Oversight of Riverhead’s municipal garage, which had been operating under the supervision of former chief of staff Larry Levy since 2016, would be shifted to the highway superintendent under a plan being considered by the town board.
The board is proposing to increase the highway superintendent’s annual salary by $20,000 to compensate him for the extra duties and responsibility. The highway superintendent salary is currently $ 94,803 per year. Because the salary of the highway superintendent, as an elected official, is set by local law, the town board will hold a public hearing on March 6 at 2:15 p.m. on a proposed local law to increase his salary for 2018 by $20,000, to be prorated from the date of enactment.
The town garage lost its department head with the retirement of John Reeve in December 2014. Reeve, who also ran the town’s sanitation department, earned more than $97,000 per year at the time of his retirement. As a cost-saving measure, the town board decided against replacing Reeve and instead parceled out his duties to the engineering and buildings and grounds departments. Some employees were promoted and others were given raises or stipends for taking on the extra duties.
After an internal audit committee report in early 2016 detailed multiple managerial control and oversight problems over the course of an audit done in the prior year, the town board promoted one of the four mechanics at the garage to a supervisory position and Levy was put in charge of department oversight. Levy’s employment was terminated in December at the end of former supervisor Sean Walter’s administration, leaving the municipal garage once again without an administrator.

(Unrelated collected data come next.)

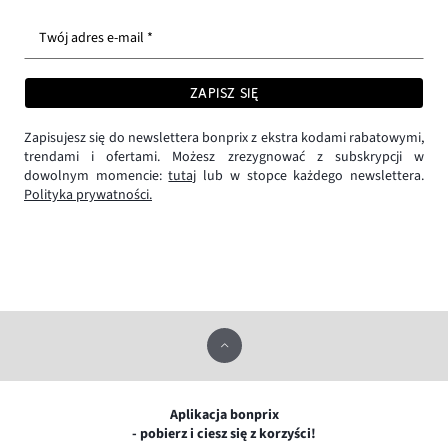
Twój adres e-mail *
ZAPISZ SIĘ
Zapisujesz się do newslettera bonprix z ekstra kodami rabatowymi,
trendami i ofertami. Możesz zrezygnować z subskrypcji w
dowolnym momencie:
tutaj
lub w stopce każdego newslettera.
Polityka prywatności.
Aplikacja bonprix
- pobierz i ciesz się z korzyści!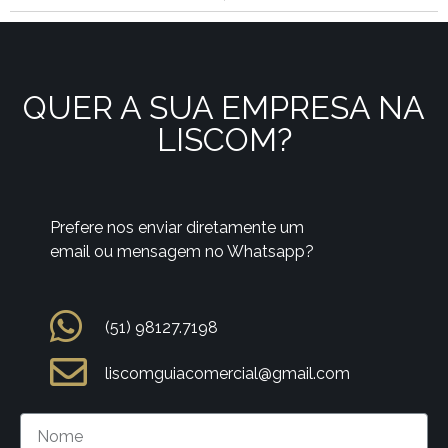
QUER A SUA EMPRESA NA
LISCOM?
Prefere nos enviar diretamente um
email ou mensagem no Whatsapp?
(51) 98127.7198
liscomguiacomercial@gmail.com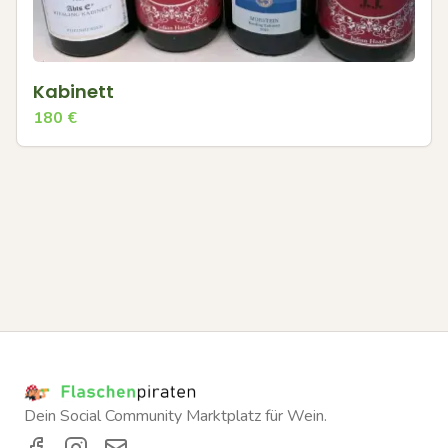
Kabinett
180
€
Dein Social Community Marktplatz für Wein.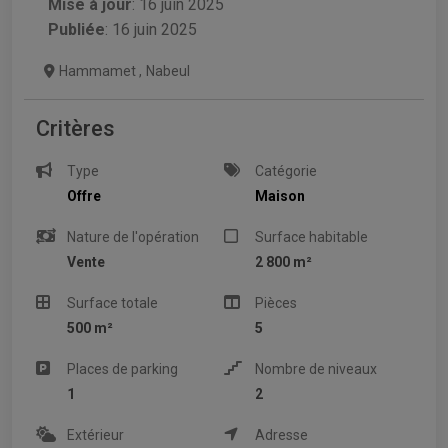
Mise à jour
:
16 juin 2025
Publiée
: 16 juin 2025
Hammamet
,
Nabeul
Critères
Type
Catégorie
Offre
Maison
Nature de l'opération
Surface habitable
Vente
2 800 m²
Surface totale
Pièces
500 m²
5
Places de parking
Nombre de niveaux
1
2
Extérieur
Adresse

It has since been back under the supervision of the engineering department.
The municipal garage is responsible for the repair and maintenance of the town’s fleet of vehicles, including police vehicles. The facility is located on a site adjacent to the highway department, which has its own garage and staff of mechanics who maintain and repair highway department vehicles.

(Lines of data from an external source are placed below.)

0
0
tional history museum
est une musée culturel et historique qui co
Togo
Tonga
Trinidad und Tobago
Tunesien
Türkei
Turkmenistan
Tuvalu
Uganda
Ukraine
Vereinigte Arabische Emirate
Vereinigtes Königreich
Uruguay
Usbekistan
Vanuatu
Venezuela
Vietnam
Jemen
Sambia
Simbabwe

Since Reeve’s retirement, Woodson has said he could absorb the duties of running the town garage, but the board chose another course. Woodson says he is able to provide the kind of hands-on oversight the facility requires, something that neither Levy nor the town engineer were able to do.

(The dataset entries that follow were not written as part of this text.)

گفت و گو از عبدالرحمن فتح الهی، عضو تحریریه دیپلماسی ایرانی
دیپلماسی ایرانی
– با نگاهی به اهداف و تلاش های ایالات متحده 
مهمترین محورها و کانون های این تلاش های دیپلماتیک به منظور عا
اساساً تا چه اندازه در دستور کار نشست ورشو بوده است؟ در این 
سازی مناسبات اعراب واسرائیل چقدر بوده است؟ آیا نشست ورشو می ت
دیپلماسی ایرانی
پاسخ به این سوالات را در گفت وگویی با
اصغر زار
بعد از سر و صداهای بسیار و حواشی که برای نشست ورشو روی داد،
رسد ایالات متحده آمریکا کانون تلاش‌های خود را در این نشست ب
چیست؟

“I’m right here,” he said in an interview. “I’m mechanically inclined and I already oversee a staff of mechanics. It makes sense.” Woodson said.
“I have ideas for upgrading the department and actually making some money for the town,” he said, citing the opportunity to perform contract work for the county as one idea.
Councilwoman Jodi Giglio voted no on the resolution scheduling a hearing on the proposed pay increase for the highway superintendent. She said she is not opposed to paying the highway superintendent the extra money for the additional work, but argued that it should be paid as a stipend, not as a salary increase, so that it wouldn’t be a permanent hike. The resolution setting the March 6 hearing passed 4-1.
Supervisor Laura Jens-Smith advocated for shifting responsibility for the town garage to the highway superintendent in her 2015 and 2017 campaigns.
If adopted, the local law authorizing the highway superintendent’s salary increase would be subject to a permissive referendum, meaning taxpayers could, by petition, force a public vote on the proposal.
Editor’s note: This article originally omitted the fact that the garage has been under the supervision of the town engineer since January.